(Collected data entries)
[Start of section]
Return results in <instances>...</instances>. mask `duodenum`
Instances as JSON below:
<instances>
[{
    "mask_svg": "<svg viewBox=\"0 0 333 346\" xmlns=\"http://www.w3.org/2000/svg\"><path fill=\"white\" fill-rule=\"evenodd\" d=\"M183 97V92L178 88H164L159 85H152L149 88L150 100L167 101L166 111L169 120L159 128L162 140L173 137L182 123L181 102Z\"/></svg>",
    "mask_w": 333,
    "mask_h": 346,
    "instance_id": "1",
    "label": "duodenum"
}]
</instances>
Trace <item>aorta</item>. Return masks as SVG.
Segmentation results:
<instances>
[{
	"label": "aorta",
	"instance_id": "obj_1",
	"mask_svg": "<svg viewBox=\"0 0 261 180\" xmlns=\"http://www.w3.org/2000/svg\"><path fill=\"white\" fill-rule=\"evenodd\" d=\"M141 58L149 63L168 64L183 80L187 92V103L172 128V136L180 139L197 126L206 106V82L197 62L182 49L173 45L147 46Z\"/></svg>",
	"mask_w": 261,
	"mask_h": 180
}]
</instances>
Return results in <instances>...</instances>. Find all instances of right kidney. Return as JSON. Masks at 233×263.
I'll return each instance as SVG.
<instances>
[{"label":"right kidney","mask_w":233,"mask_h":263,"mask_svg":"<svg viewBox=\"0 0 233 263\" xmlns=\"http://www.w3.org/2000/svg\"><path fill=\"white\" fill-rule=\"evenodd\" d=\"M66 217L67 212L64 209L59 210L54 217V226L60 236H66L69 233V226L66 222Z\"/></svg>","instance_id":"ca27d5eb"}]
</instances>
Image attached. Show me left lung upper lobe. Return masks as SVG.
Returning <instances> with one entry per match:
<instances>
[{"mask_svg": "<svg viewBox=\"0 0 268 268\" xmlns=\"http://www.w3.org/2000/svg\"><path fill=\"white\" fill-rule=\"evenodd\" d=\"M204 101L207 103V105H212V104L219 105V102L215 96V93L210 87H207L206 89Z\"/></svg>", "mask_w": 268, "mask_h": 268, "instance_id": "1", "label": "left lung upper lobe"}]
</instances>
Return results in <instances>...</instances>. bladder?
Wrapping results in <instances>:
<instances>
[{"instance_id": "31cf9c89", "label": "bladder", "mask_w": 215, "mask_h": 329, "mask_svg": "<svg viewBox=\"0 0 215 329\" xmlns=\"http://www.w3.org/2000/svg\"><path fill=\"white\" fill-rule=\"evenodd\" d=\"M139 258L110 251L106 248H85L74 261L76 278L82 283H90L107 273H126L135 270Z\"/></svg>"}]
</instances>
[End of section]
Assignment :: Give an exact copy of the lines from the one with "Return results in <instances>...</instances>. Find" through the end of the entries, both ends included.

Result ::
Return results in <instances>...</instances>. Find all instances of right kidney. Return as JSON. Masks at 233×263.
I'll return each instance as SVG.
<instances>
[{"label":"right kidney","mask_w":233,"mask_h":263,"mask_svg":"<svg viewBox=\"0 0 233 263\" xmlns=\"http://www.w3.org/2000/svg\"><path fill=\"white\" fill-rule=\"evenodd\" d=\"M66 217L67 212L64 209L59 210L54 217V226L60 236H66L69 233V226L66 222Z\"/></svg>","instance_id":"ca27d5eb"}]
</instances>
Image attached. Show me left lung upper lobe. Return masks as SVG.
Returning <instances> with one entry per match:
<instances>
[{"mask_svg": "<svg viewBox=\"0 0 268 268\" xmlns=\"http://www.w3.org/2000/svg\"><path fill=\"white\" fill-rule=\"evenodd\" d=\"M204 101L207 103V105H212V104L219 105V102L215 96V93L210 87H207L206 89Z\"/></svg>", "mask_w": 268, "mask_h": 268, "instance_id": "1", "label": "left lung upper lobe"}]
</instances>
Return results in <instances>...</instances>. bladder?
Wrapping results in <instances>:
<instances>
[{"instance_id": "31cf9c89", "label": "bladder", "mask_w": 215, "mask_h": 329, "mask_svg": "<svg viewBox=\"0 0 215 329\" xmlns=\"http://www.w3.org/2000/svg\"><path fill=\"white\" fill-rule=\"evenodd\" d=\"M139 258L110 251L106 248H85L74 261L76 278L82 283H90L107 273H126L135 270Z\"/></svg>"}]
</instances>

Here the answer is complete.